Thu, 07/18/2019 - 7:30am

Story Location:
Southport, ME 04576
United States

    The rain arrived Wednesday morning, July 17 at Southport Country Fair.

    So did the people. You’ll need to bring a lot more than a few drops of moisture to repress this annual event.

    At Southport Town Hall, an hour into the proceedings, there were tables set out, garnished with bowls of pickles, awaiting the lunch crowd. On the menu: “Our famous” lobster roll, chicken salad roll or a hot dog, with a drink, chips and a slice of homemade cake.

    On one side of the room, Nancy Harriman and her crew of volunteers herded cookies into bags and boxes. As with so many people who make the fair go, Harriman inherited her role — in her case, from her mother, Priscilla. She’s been ensuring the smooth delivery and selling of cookies for 15 years, she estimates, making sure the baking gets done and the goods arrive in fine shape. Harriman, of Newagen, said, “I ask people to start by the middle of June” with the baking, but some are already well into it by then.

    “We fill freezers,” she said. “We fill shoeboxes.”

    They fill tummies, too. At this point, the operation pretty much runs itself, she said. Organizers don’t know how many or what kinds of cookies will show up. The baked goods just do.

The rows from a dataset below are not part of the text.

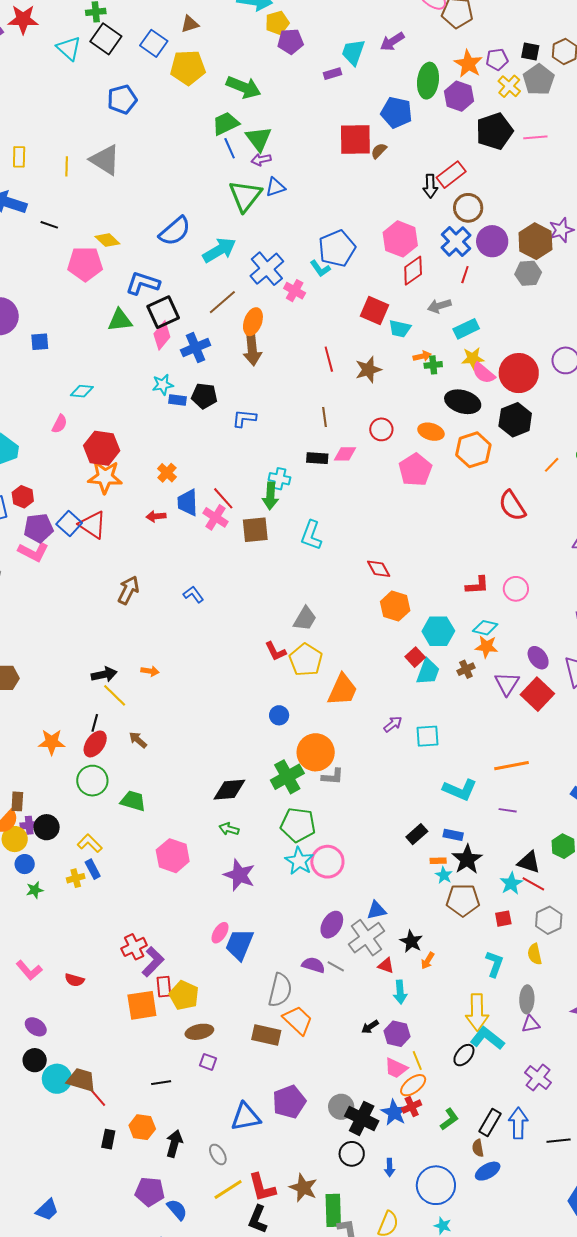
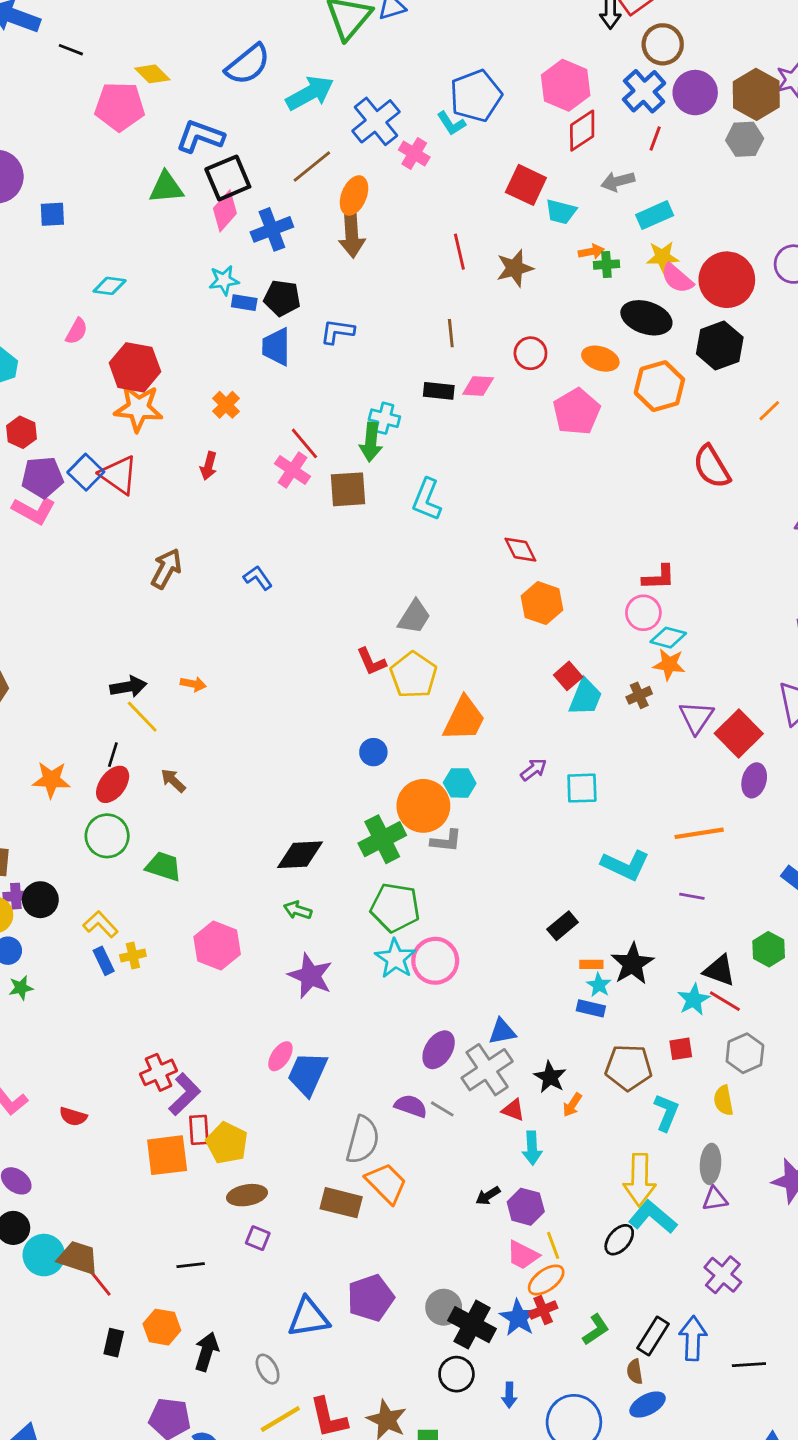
blue trapezoid: (188, 503) -> (276, 347), moved
red arrow: (156, 516) -> (209, 466), turned -72
pink circle: (516, 589) -> (643, 613), moved
cyan hexagon: (438, 631) -> (460, 783), moved, size x0.7
purple ellipse: (538, 658) -> (754, 780), moved, turned 50
blue rectangle: (453, 835) -> (591, 1008), moved
yellow cross: (76, 878) -> (133, 956), moved
brown pentagon: (463, 900) -> (629, 1067), moved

    “Everybody makes what they want,” Harriman said.

    Across the hall, in the kitchen, Betty Goulette reluctantly took a break from preparing the lobster roll filling to talk about her annual participation. She’s been doing it for years, although the numbers have blurred. Asked how long she’s been a part of the fair, the Southport resident laughed and shook her head. “Too long.”

    It’s a lot of work for a lot of mouths. How many? Goulette wasn’t sure. Across the way, Linda Brewer filled in some details. “More than 200 last year,” she said.

    That was enough chitchat. There were meals to prepare, people to feed. Goulette went back to work.

    Brewer was in charge of cutting the cakes, laid out in pretty rows that made you want to step up and say, "OK, I’ll take one of everything."

    For the longest time, Brewer, the former town librarian, couldn’t take part in the fair. The library is open Wednesdays. Now, since her retirement in 2018, her chance has come around again.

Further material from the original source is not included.